The European Parliament has unanimously passed a resolution recognising the Islamic State's (Isis) slaughter of religious minorities, including Christians and Yazidis, as genocide. The historic action on 4 February marks the first time the body has officially acknowledged an ongoing conflict as genocide.

IS (Daesh) has committed numerous atrocities against ethnic and religious minorities, including kidnapping, enslaving and raping Christian and Yazidi women, forcing Christians to live under its radical interpretation of Islam in the Syrian town of Al-Qaryatain and rounding up Yazidi men and boys for execution. The resolution – which was decided by a show of hands at a plenary session in Strasbourg – calls for the actors to be brought to justice for flouting international law, committing crimes against humanity and genocide.

The resolution was tabled by Swedish MEP, Lars Adaktusson, who called it an "historic decision".

"It's really important that the Parliament passed it, on a political level and a moral level.
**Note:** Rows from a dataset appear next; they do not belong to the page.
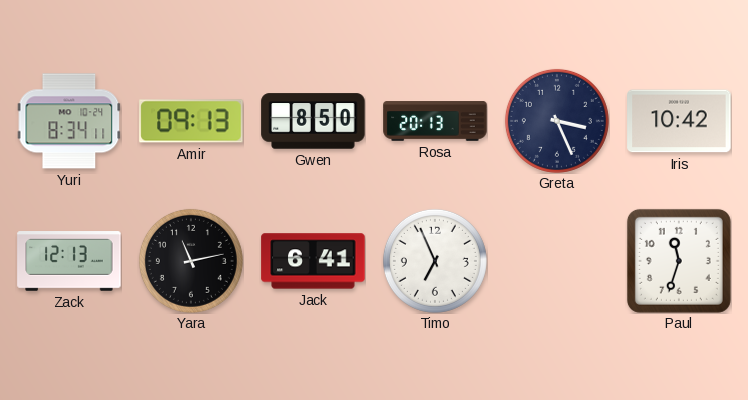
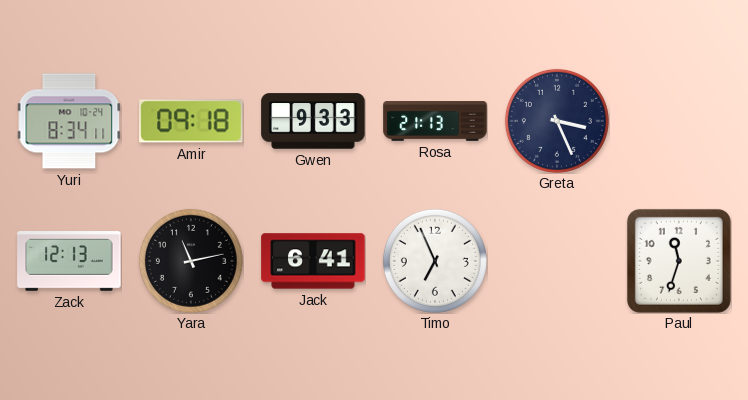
Amir: 09:13 -> 09:18
Gwen: 8:50 -> 9:33
Rosa: 20:13 -> 21:13
Iris: 10:42 -> none
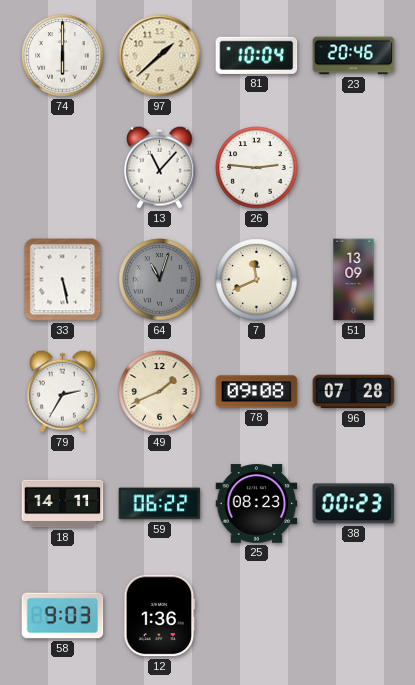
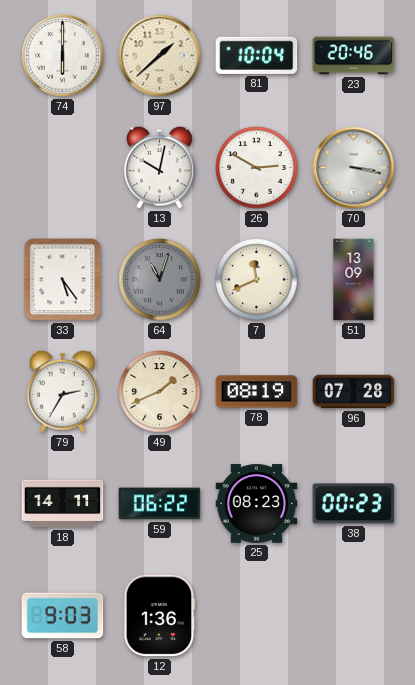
13: 11:07 -> 10:02
26: 2:46 -> 2:50
70: none -> 3:17
33: 5:28 -> 5:24
78: 09:08 -> 08:19
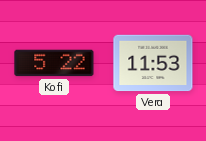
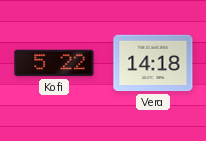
Vera: 11:53 -> 14:18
The significance is the obligations that follow by such a recognition," he told Newsweek. "The collective obligation to intervene, to stop these atrocities and to stop the persecution in the ongoing discussion about the fight against the Islamic State.

"It gives the victims of the atrocities a chance to get their human dignity restored. It's also a historical confirmation that the European Parliament recognised what is going on and that they are suffering from the most despicable crime in the world, namely genocide," he added.

On 26 January, Labour MP for Stoke-on-Trent South tabled a House of Commons motion calling parliament to recognise IS' systematic violence and murder against Christians and other minorities in Syria and Iraq as genocide. The motion notes that "this disgusting behaviour clearly falls within the definition of genocide as determined by the UN Convention on the Prevention and Punishment of Genocide".

It calls on Downing Street "to use all its influence at the UN to create a stated consensus that genocide is indeed being perpetrated so that the provisions of the Convention can urgently, legitimately and effectively be invoked and implemented." It has been signed by 44 MPs so far.